Modern couples are falling in love in just half the time as their parents' generation, with it now taking just 224 tweets and 163 text messages to woo partners, new research suggests.
Twitter is now the most common way to secure a new partner and the ‘three day rule’ for calling a date back has been abandoned for a few hours.
A study found modern technology is speeding things up for couples who now rely on social media and texting to secure a relationship, rather than old fashioned methods of their parents' generation which took twice as long.
Couples aged 55 and over said on average their courting process took more than two and a half months (78 days) whereas for those under the age of 25 it takes just under one month (24 days) for them to refer to each other as boyfriend and girlfriend, according to the study by PIXmania.
Instead of obeying the ‘three day rule’ to contact a date, the research revealed 68 per cent of people said they were now happy to communicate with their new love interest within four hours of a first date.

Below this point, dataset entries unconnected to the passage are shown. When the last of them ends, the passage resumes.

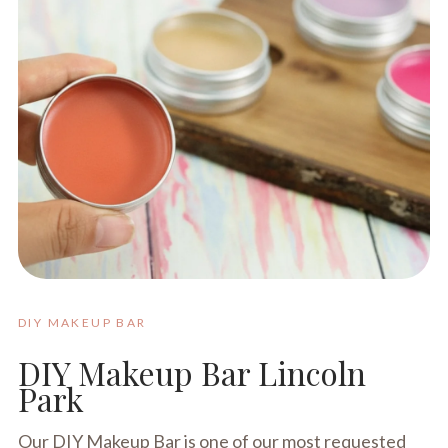
DIY MAKEUP BAR
DIY Makeup Bar Lincoln
Park
Our DIY Makeup Bar is one of our most requested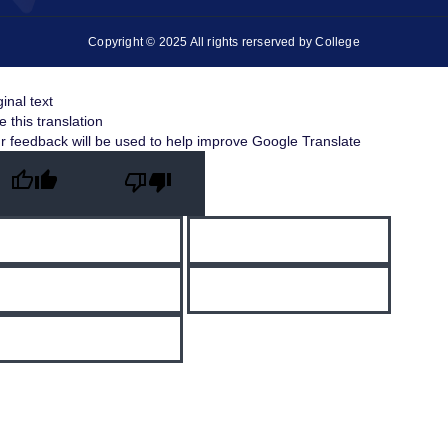
Copyright © 2025 All rights rerserved by College
ginal text
e this translation
r feedback will be used to help improve Google Translate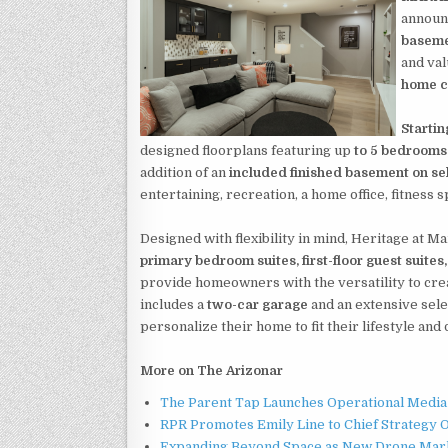
announc
baseme
and va
home c
Starti
designed floorplans featuring up
to 5 bedrooms,
addition of an
included finished basement on se
entertaining, recreation, a home office, fitness s
Designed with flexibility in mind, Heritage at M
primary bedroom suites, first-floor guest suite
provide homeowners with the versatility to cre
includes a
two-car garage
and an extensive sele
personalize their home to fit their lifestyle an
More on The Arizonar
The Parent Tap Launches Operational Media 
RPR Promotes Emily Line to Chief Strategy Of
Expanding Beyond Space as New Drone Marke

It also found it now takes couples an average of 224 tweets, 163 text messages, 70 Facebook messages, 37 emails and 30 phone calls to fall head over heels in love.
Ghadi Hobeika, marketing director of PIXmania.com, said: "With the nation obsessed with constantly communicating with one another, modern technology is putting the speed into speed dating and encouraging more contact between budding lovers.
PIXmania网站的市场总监Ghadi Hobeika 表示：“我们国家（指英国）的国民间联系频繁，现代科技已经加速了约会流程，鼓励刚刚发展的恋人们多联系。
"The days of penning a simple love letter to woo your new beau are over.”
Men are more prolific on social networks, sending an average of 517 Facebook messages and tweets a year in an attempt to woo potential lovers compared to just 386 for women, according to the research.
Less than one in ten of the nation's couples still write old-fashioned love letters to each other.
But it is not all good news, as technology was also found to play a role in the breakup of 21st century relationships.
Around 36 per cent of people break off a relationship with a call, while 27 per cent of those questioned admitted ending a relationship by text and one in eight (13 per cent) revealed they had called things off using social media.